Summary of Bill: Substantial amendments to the Codes may not be adopted more frequently than every six years. The Council must review the Energy Code every six years. Substantial amendments to the Energy Code may not be adopted more frequently than every six years.

Appropriation: None.

Fiscal Note: Not requested.

Committee/Commission/Task Force Created: No.

Effective Date: Ninety days after adjournment of session in which bill is passed.

Staff Summary of Public Testimony: PRO: This bill will save money for both the public and private sectors. There are training requirements for people on the ground doing this work. These are minimal standards to provide public health and safety. Builders can go above and beyond the minimum standards. Washington codes often go above and beyond the model codes. The process this past year was arduous and not open and public in many ways. Six years would provide the Council with time to do the process right and would not lower any of the health and safety standards that are in the code.

CON: The six-year time frame is not sufficient to keep our codes contemporary, coordinated, and also meet with modern technologies and standards. The code should be consistent with current nationally accepted standards, including permitting the use of modern technical methods, devices, and improvements. The code should be updated to eliminate obsolete, conflicting, duplicative, and unnecessary regulations. The greatest liability to the state if this bill is adopted is on the issue of accessibility under the Americans with Disabilities Act and the Federal Fair Housing Standards. A three-year cycle allows the state to address emerging issues, including school safety. Extending the review period to six years will make the codes less safe, less flexible, and less workable. There are elements in this bill that have not been thought through. There could be a problem with being able to use new technology that is more cost effective under the provisions of this bill. Construction methods are changing quickly and the code needs to adapt to those changes. Plumbing fixtures and pipe fittings are now more reliable, lighter in weight, and much easier to install. The codes need to address these changes while maintaining the goal to keep the public safe and healthy. This bill does not describe what would be considered substantial. This bill would put Washington out of sync with the national codes and its neighboring states. It would be harder for national firms to work in Washington. It would put the terms of the Council members and the cycle updates on different timeframes.

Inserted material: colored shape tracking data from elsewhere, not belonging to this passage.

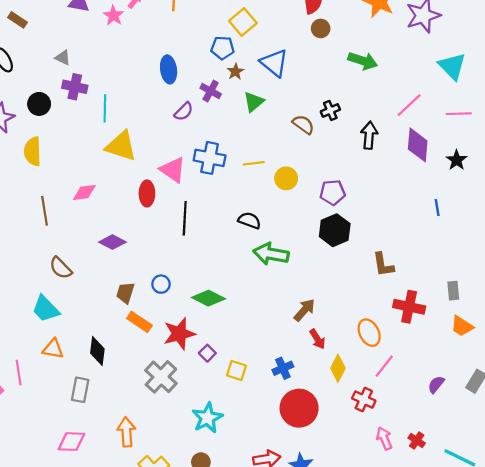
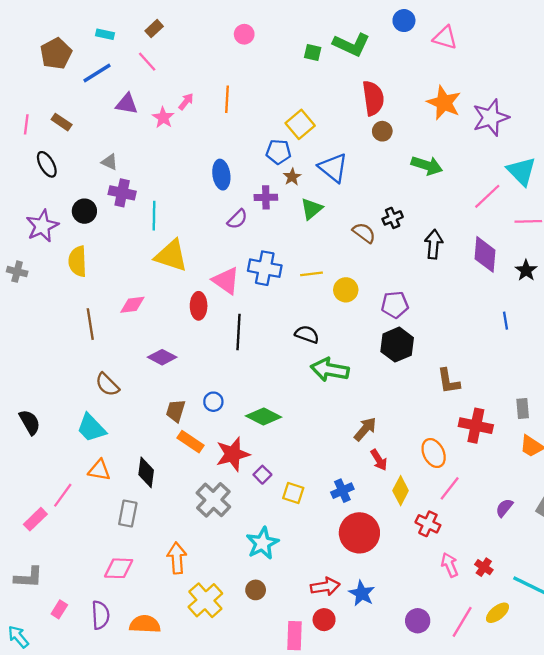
purple cross: (211, 91) -> (266, 197), turned -30
pink line: (409, 105) -> (487, 196), moved
pink line: (19, 373) -> (63, 495), turned 45

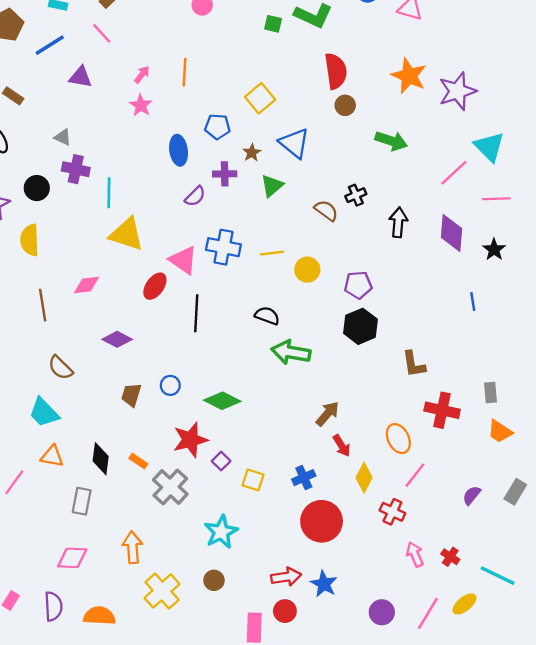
pink star: (163, 118) -> (141, 105), moved
blue pentagon: (278, 152) -> (218, 127), moved
red ellipse: (199, 306) -> (155, 286), turned 35
orange rectangle: (191, 442) -> (138, 461), moved, size x0.7

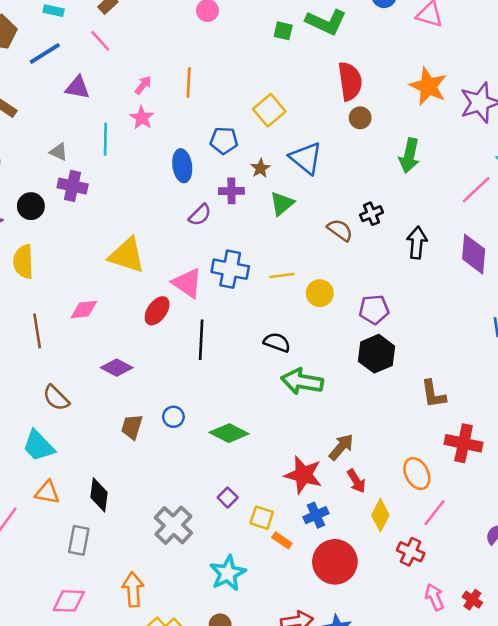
green arrow: (391, 141) -> (409, 156), turned 84
cyan line: (109, 193) -> (105, 139), moved
red star: (190, 440) -> (303, 475), moved, turned 30
orange rectangle: (138, 461) -> (282, 540), moved

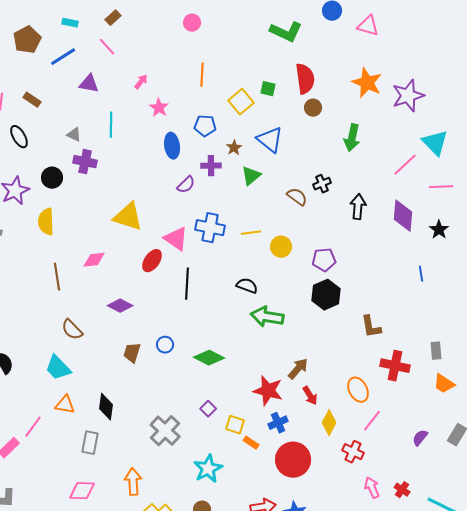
green square: (283, 31) -> (268, 89), moved
orange line: (189, 82) -> (202, 75), moved
pink star: (142, 118) -> (159, 108), moved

OTHER: There are questions about what the end goal is of the bill. There are questions about whether this bill would affect the 2012 code cycle that is currently ongoing. It is not known how this bill aligns with the state energy efficiency goals. There are some advantages to going to a six-year term, including cost, possible efficiencies by the Council, and possible reductions in fees.

Persons Testifying: PRO: Brandon Houskeeper, Assn. of WA Business; Jan Himebaugh, Building Industry Assn. of WA.

CON: Stan Bowman, American Institute of Architects, WA Council; Kevin Marr, Patriot Fire Protection; Kraig Stevenson, International Code Council; Pete Crow, International Assn. of Plumbing and Mechanical Officials; Kim Drury, NW Energy Coalition.

OTHER: Gary Allsup, WA Assn. of Building Officials.